C’est au début des années 80, avec l’arrivée au pouvoir de François Mitterrand, qu’un mouvement pour l’égalité vit le jour. Il impliquait des jeunes d’origines étrangères et le tissu associatif des banlieues, né de la reconnaissance du droit à former des associations. Dès le départ, la politique mesura l’importance de ces formes d’auto-organisation et chercha à en faire un vivier de recrutement. C’est le cas d’associations comme Sos racisme et plus récemment de Ni putes ni soumises. “Des associations plus médiatiques qu’effectivement présentes sur le terrain”, comme l’explique Rachid Nekkaz, du collectif citoyen Banlieues Respects, né dans les jours d’émeutes de l’union de nombreuses associations citoyennes des banlieues et d’ailleurs, pour demander un retour au respect réciproque entre les jeunes et la police.

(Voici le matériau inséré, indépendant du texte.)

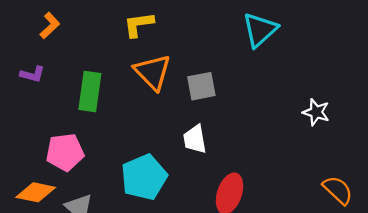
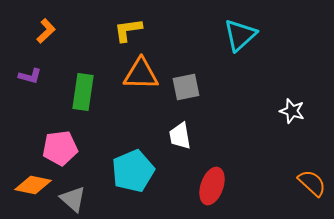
orange triangle: (153, 72) -> (141, 74), turned -45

Si depuis 2002, les coupures budgétaires ont durement touché les associations, elles n’ont pas été faites à l’aveuglette, au contraire. Selon Rachid Nekkaz, “le gouvernement favorise volontairement l’émergence de structures cultuelles, comme le Centre français de culture musulmane”. Un choix que laisse aussi transparaître l’abandon progressif d’un mot comme “beur”, qui connotait les fils et les petits fils des immigrés maghrébins, et auquel on préfère maintenant le terme “musulman”. Un changement sémantique qui a des implications profondes. Nordine Iznasni, un des fondateurs du Mouvement de l’immigration et des banlieues (Mib), souligne que “dès qu’il y a un problème, c’est le gouvernement qui appelle les imams pour qu’ils interviennent dans les quartiers. Ils veulent nous gérer à travers l’Islam. Ils pratiquent le communautarisme, comme ils le faisaient à l’époque des colonies. C’est le système de la “caïdat”, mais les vrais caïds, ce sont eux”.

Le Mib est un mouvement atypique, né en 1995 dans le sillage du travail du “Comité contre la double peine”, et qui est autofinancé “car c’est le seul moyen pour pouvoir dire merde”. “Une association - poursuit Nordine Iznasni - est comme un contre-pouvoir, elle naît parce qu’il y a un vide, un manque. Nous sommes nés pour rompre l’isolement, pour qu’un problème local devienne visible. Et nous le faisons avec les moyens que nous avons et avec ceux que nous n’avons pas.”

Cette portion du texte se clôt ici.